Children’s books pull her back in time
Published 12:13 am Saturday, May 6, 2017
What mother doesn’t look back and remember with pleasure some joyful moments she shared with her children?
Although the Internet and Google are as close as my computer, I often turn to a set of encyclopedias on the bookshelves in my husband’s office to do a little research. Right above that shelf is one laden with children’s books. They are old—some very old. A few even belonged to me, but our son and daughter accumulated the rest. Almost every time I see that shelf, I want to explore it. When I slip the encyclopedia back in its place, I usually give in to the urge to pull out several of the children’s books.
Last week, my hand fell on The Three Billy Goats Gruff. Both the front and back covers are missing. Some pages are tattered, but all of them are legible. The magic that seemed to captivate me in years past returned as I carefully turned each page. A few pages in color stand out, but the drawings in black and white are equally appealing.
I really do not know who enjoyed that story more as I read it first to my son and several years later to his sister. I remember how contented each looked as they snuggled up to me and sat listening attentively. I read the book repeatedly to each of them through the years.
We loved following the goats as each “trip-trapped” across the bridge heading for the hillside to eat green grass. Under the bridge lived a grouchy, mean old troll who roared at each goat as it stepped on the bridge. “Who goes tripping over my bridge?” he asked and threatened to eat them. You could say the story is a bit violent, but the expression the reader could give to the words made it appealing to the listeners. Too, there was a moral to the story with the good hungry goats triumphing over the evil troll at the close.

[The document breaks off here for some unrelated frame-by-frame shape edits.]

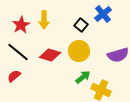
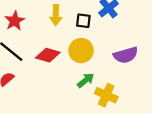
yellow arrow: (44, 20) -> (56, 15), moved
black square: (81, 25) -> (83, 21), turned -32

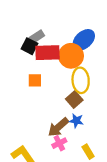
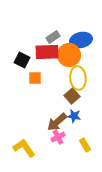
gray rectangle: (37, 37) -> (53, 37), moved
blue ellipse: (84, 40) -> (81, 40), turned 30
black square: (29, 46) -> (22, 60), moved

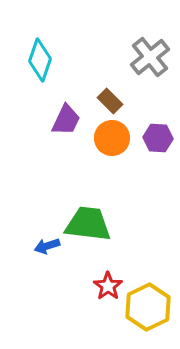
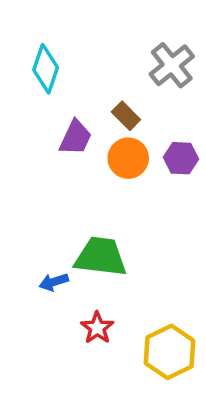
red star: (108, 286) -> (97, 328), moved

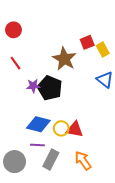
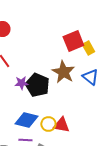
red square: (87, 42) -> (73, 41), size x1.5
brown star: (64, 59) -> (63, 72), moved

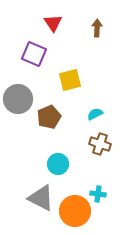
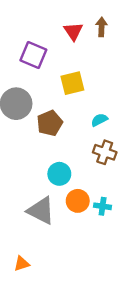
red triangle: (53, 23) -> (73, 31), moved
orange circle: (75, 211) -> (78, 201), moved, size x0.7

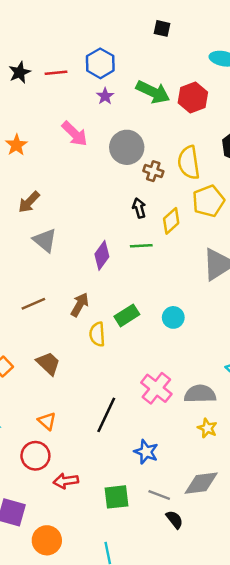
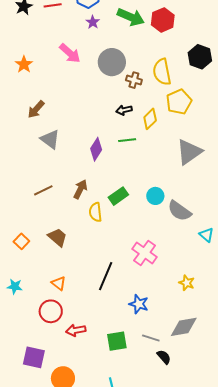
black arrow: (139, 208) -> (124, 110), turned -84
gray semicircle: (200, 394) -> (179, 211), moved, turned -140

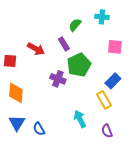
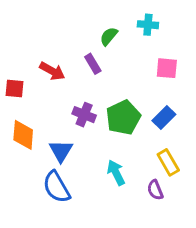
green pentagon: (79, 65) -> (123, 117), moved
yellow rectangle: (104, 100) -> (168, 162), moved
blue triangle: (17, 123) -> (61, 151), moved
blue semicircle: (39, 129) -> (57, 187), size x1.6

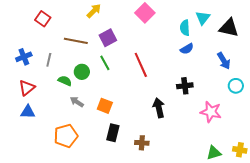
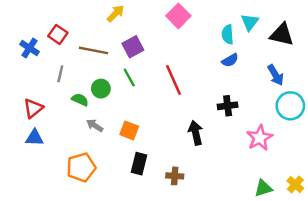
red square: (43, 19) -> (58, 34), moved
blue cross: (24, 57) -> (30, 48), moved, turned -35
cyan circle: (236, 86) -> (290, 106), size x1.5
pink star: (211, 112) -> (260, 138), turned 30
yellow cross: (240, 150) -> (295, 185), turned 32

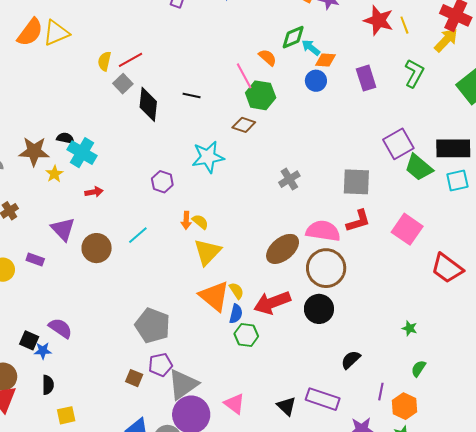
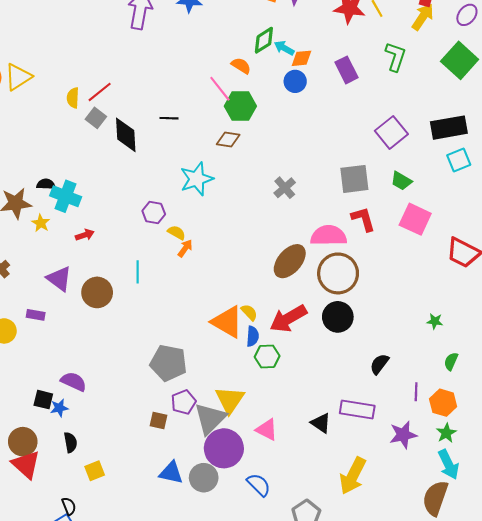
green trapezoid: (419, 167) -> (401, 181), moved, size x0.7
orange arrow: (186, 220) -> (185, 248), turned -138
red L-shape: (358, 221) -> (363, 219), turned -80
yellow semicircle: (200, 222) -> (177, 233), moved
cyan line: (138, 235) -> (138, 272), turned -40
yellow triangle: (207, 252) -> (230, 400), moved

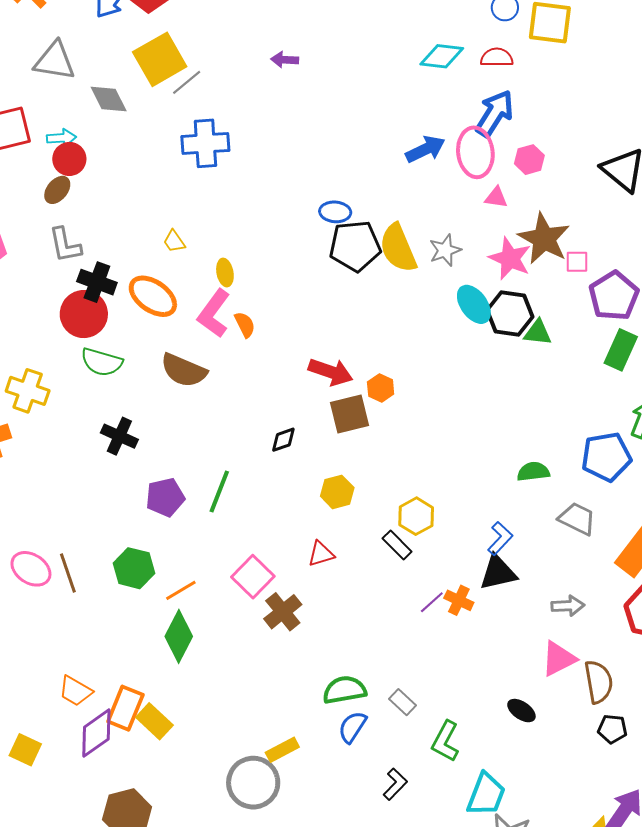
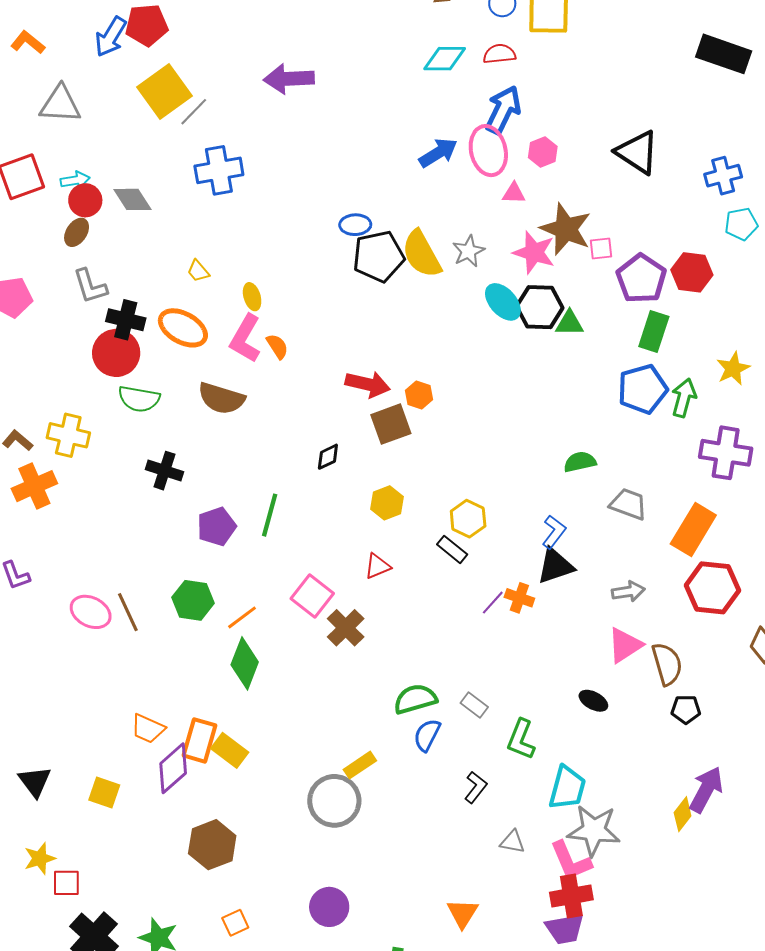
purple arrow: (285, 60) -> (289, 79), size x1.8
gray diamond: (109, 99) -> (132, 199), moved
blue pentagon: (606, 457) -> (643, 389), moved

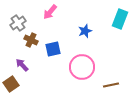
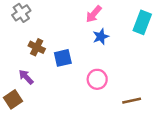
pink arrow: (50, 12) -> (94, 14), moved
gray cross: (18, 23) -> (21, 13), moved
pink circle: (82, 67) -> (97, 79), size x0.7

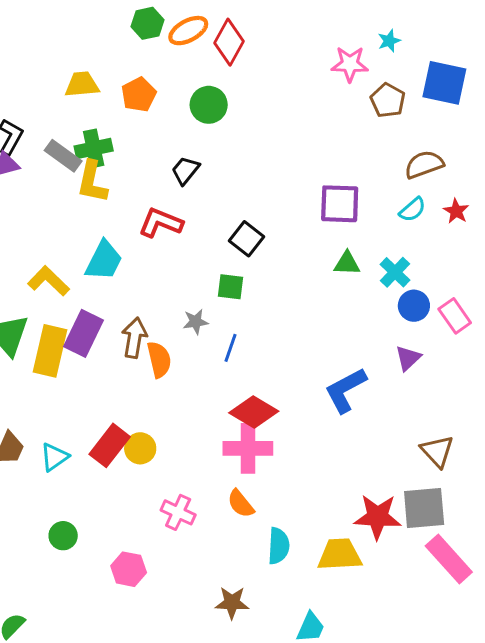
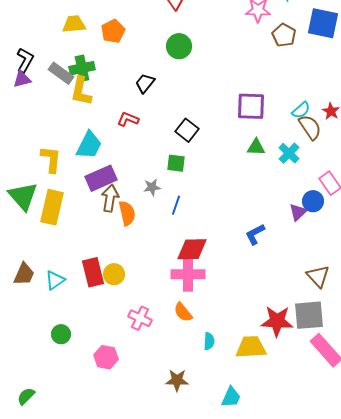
green circle: (209, 105) -> (179, 46), moved
brown semicircle: (424, 164) -> (310, 127), moved, turned 76
red L-shape: (161, 223) -> (128, 119), size x0.7
yellow L-shape: (49, 281) -> (51, 159), turned 52
blue circle: (414, 306) -> (313, 201), moved
purple rectangle: (83, 333) -> (101, 178), moved, turned 40
blue L-shape: (345, 390) -> (255, 234), size x0.7
red diamond: (254, 412) -> (192, 249), turned -32
red rectangle: (110, 445) -> (93, 272), turned -52
cyan semicircle: (279, 546) -> (209, 341), size x0.7

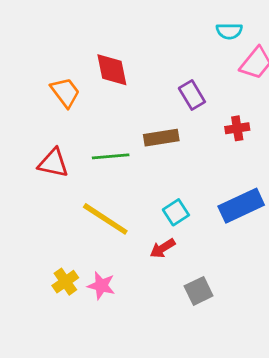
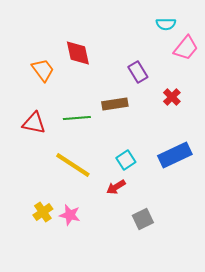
red cross: (237, 128) -> (172, 97), turned -36

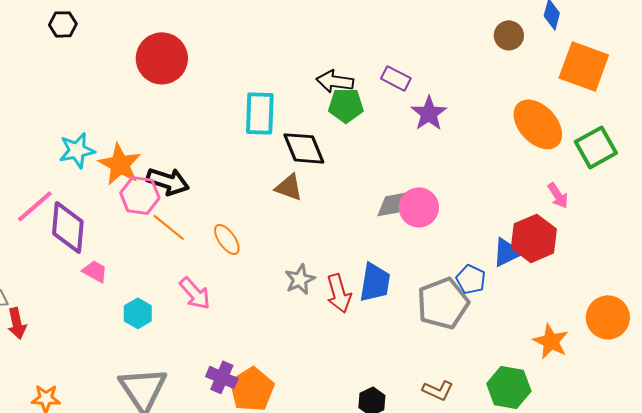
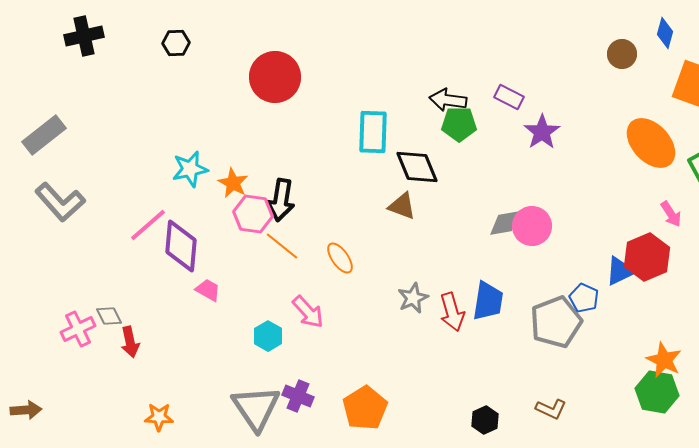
orange star: (120, 164) -> (233, 183), size x0.7
black arrow: (168, 181) -> (281, 200), turned 81
cyan hexagon: (138, 313) -> (268, 336), moved
purple cross: (222, 377) -> (298, 396), moved
green hexagon: (509, 387) -> (657, 392), moved

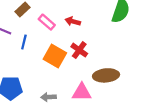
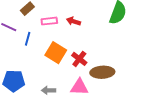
pink rectangle: (47, 22) -> (49, 21), turned -49
red cross: (79, 50) -> (79, 59), moved

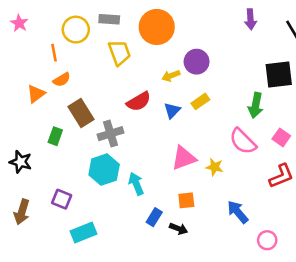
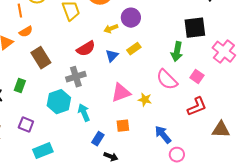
gray cross: (110, 134) -> (76, 77), moved
green rectangle: (55, 136) -> (20, 86), moved
black arrow: (179, 229) -> (111, 157), moved
pink circle: (267, 240) -> (177, 155), moved

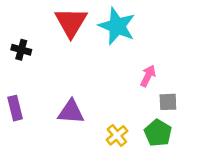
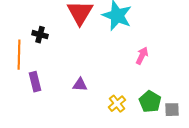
gray square: (168, 102) -> (172, 110), moved
purple triangle: (71, 112) -> (80, 85), size x0.7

Robert Louis Stevenson’s A Child’s Garden of Verses also fell in my hands that day. It was a later version of one from my childhood. It always transported me into a strange and wonderful world. Suddenly it seemed like meeting a childhood friend bringing back pleasant memories. No matter how many times I read the poetry in that book, it swept me into a cloud of wonderment. My imagination went soaring.
As time passed, the beautiful illustrations stayed in my memory. It was a pleasure to share them with my children. I hope parents today take time to read those wonderful poems to their children. They are sure to stir the imagination.
Today, remembering those illustrations, I close my eyes and find myself playing in the sand with the waters of the Gulf of Mexico tickling my toes. Or I see a happy child holding on tight, swinging high above the ground.
It is truly a blessing to reach into the past by way of my children’s bookshelf.
Nina Keenam is retired from the newspaper business. Her column appears on Saturdays.